ルート②(中房温泉・表銀座縦走 / 2〜3泊):中房温泉(燕岳登山口・約1,450m)→ 合戦尾根 → 燕山荘(約5時間・泊)→ 大下りの頭 → 切通岩 → 大天荘(約4時間・泊)→ 東天井岳(大天荘から約1時間)。森林限界上の稜線漫歩で槍・穂高の大展望が続く長大ルートです。
山頂・展望:東天井岳の山頂はなだらかな砂礫とハイマツの稜線上にあり、槍ヶ岳・穂高連峰・大天井岳・常念岳・横通岳から立山・後立山連峰までの大展望が広がります。

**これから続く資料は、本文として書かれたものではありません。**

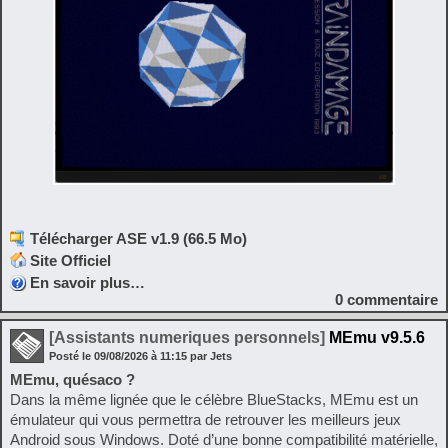
Télécharger ASE v1.9 (66.5 Mo)
Site Officiel
En savoir plus…
0
commentaire
[Assistants numeriques personnels]
MEmu v9.5.6
Posté le
09/08/2026
à
11:15
par Jets
MEmu, quésaco ?
Dans la même lignée que le célèbre BlueStacks, MEmu est un
émulateur qui vous permettra de retrouver les meilleurs jeux
Android sous Windows. Doté d’une bonne compatibilité matérielle,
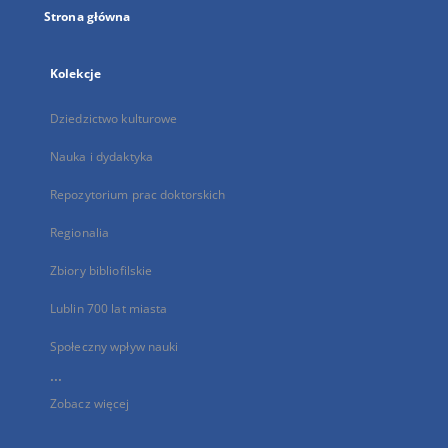
Strona główna
Kolekcje
Dziedzictwo kulturowe
Nauka i dydaktyka
Repozytorium prac doktorskich
Regionalia
Zbiory bibliofilskie
Lublin 700 lat miasta
Społeczny wpływ nauki
...
Zobacz więcej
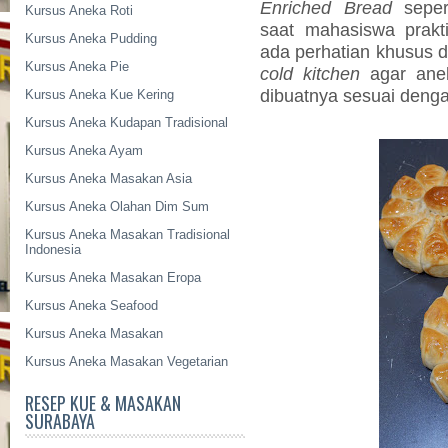
Enriched Bread
sepert
Kursus Aneka Roti
saat mahasiswa prak
Kursus Aneka Pudding
ada perhatian khusus d
Kursus Aneka Pie
cold kitchen
agar ane
dibuatnya sesuai denga
Kursus Aneka Kue Kering
Kursus Aneka Kudapan Tradisional
Kursus Aneka Ayam
Kursus Aneka Masakan Asia
Kursus Aneka Olahan Dim Sum
Kursus Aneka Masakan Tradisional
Indonesia
Kursus Aneka Masakan Eropa
Kursus Aneka Seafood
Kursus Aneka Masakan
Kursus Aneka Masakan Vegetarian
RESEP KUE & MASAKAN
SURABAYA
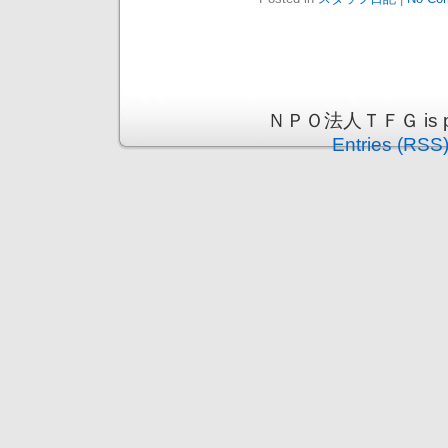
ＮＰＯ法人ＴＦＧ is pro
Entries (RSS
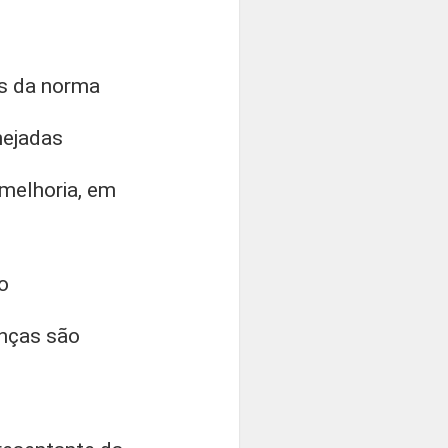
os da norma
nejadas
melhoria, em
o
anças são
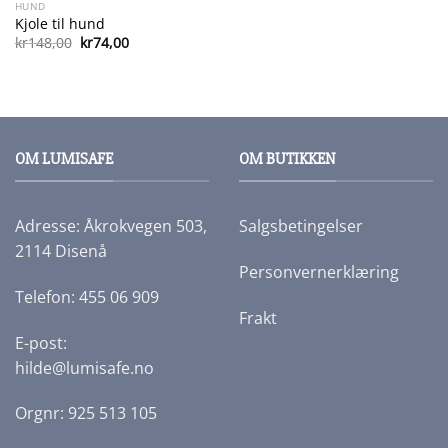
HUND
Kjole til hund
Opprinnelig
Nåværende
kr
148,00
kr
74,00
pris
pris
var:
er:
kr148,00.
kr74,00.
OM LUMISAFE
OM BUTIKKEN
Adresse: Åkrokvegen 503,
Salgsbetingelser
2114 Disenå
Personvernerklæring
Telefon: 455 06 909
Frakt
E-post:
hilde@lumisafe.no
Orgnr: 925 513 105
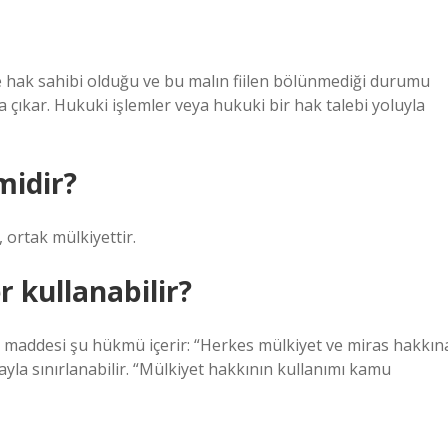
de hak sahibi olduğu ve bu malın fiilen bölünmediği durumu
a çıkar. Hukuki işlemler veya hukuki bir hak talebi yoluyla
midir?
, ortak mülkiyettir.
 kullanabilir?
 maddesi şu hükmü içerir: “Herkes mülkiyet ve miras hakkın
yla sınırlanabilir. “Mülkiyet hakkının kullanımı kamu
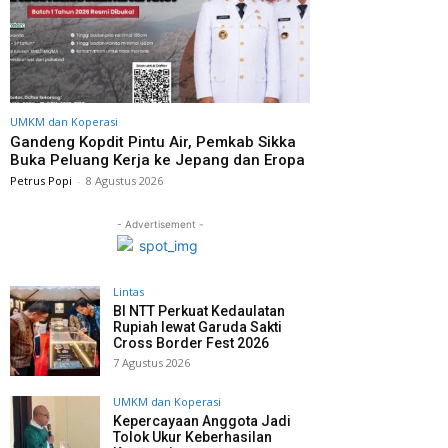
UMKM dan Koperasi
Gandeng Kopdit Pintu Air, Pemkab Sikka
Buka Peluang Kerja ke Jepang dan Eropa
Petrus Popi
-
8 Agustus 2026
- Advertisement -
Lintas
BI NTT Perkuat Kedaulatan
Rupiah lewat Garuda Sakti
Cross Border Fest 2026
7 Agustus 2026
UMKM dan Koperasi
Kepercayaan Anggota Jadi
Tolok Ukur Keberhasilan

危険箇所:常念乗越〜横通岳〜東天井岳はおおむね歩きやすい稜線ですが、表銀座側の大天荘手前「切通岩」は鎖と鉄ハシゴのある岩場です。稜線は森林限界上で雨天・強風・ガス時は滑落・道迷いの危険が高まるため、無理をせず山小屋で停滞する判断も大切です。
山小屋(いずれも要予約):
・常念小屋(常念乗越・2,450m):収容約200名、例年4月下旬〜11月初、TEL 090-1430-3328、テン場あり。
・大天荘(大天井岳直下):2026年は6月13日〜11月3日泊、燕山荘グループ、予約TEL 0263-83-5810。
・燕山荘(燕岳直下):予約TEL 0263-32-1535。
・大天井ヒュッテ(槍ヶ岳山荘グループ):表銀座・喜作新道側の拠点。
水・季節・装備:稜線に水場はほとんどなく、飲み水は山小屋で購入します(一ノ沢ルートは胸突八丁の水場あり)。適期は7月上旬〜10月上旬で、それ以外は積雪・凍結のため一般登山に適しません。レインウェア・防寒着・ヘッドランプ・地図/GPS・十分な水と行動食を携行してください。
緊急時:遭難・事故時は110番(警察)・119番(消防)。安曇野警察署 0263-72-3000 / 安曇野市危機管理課 0263-71-2080。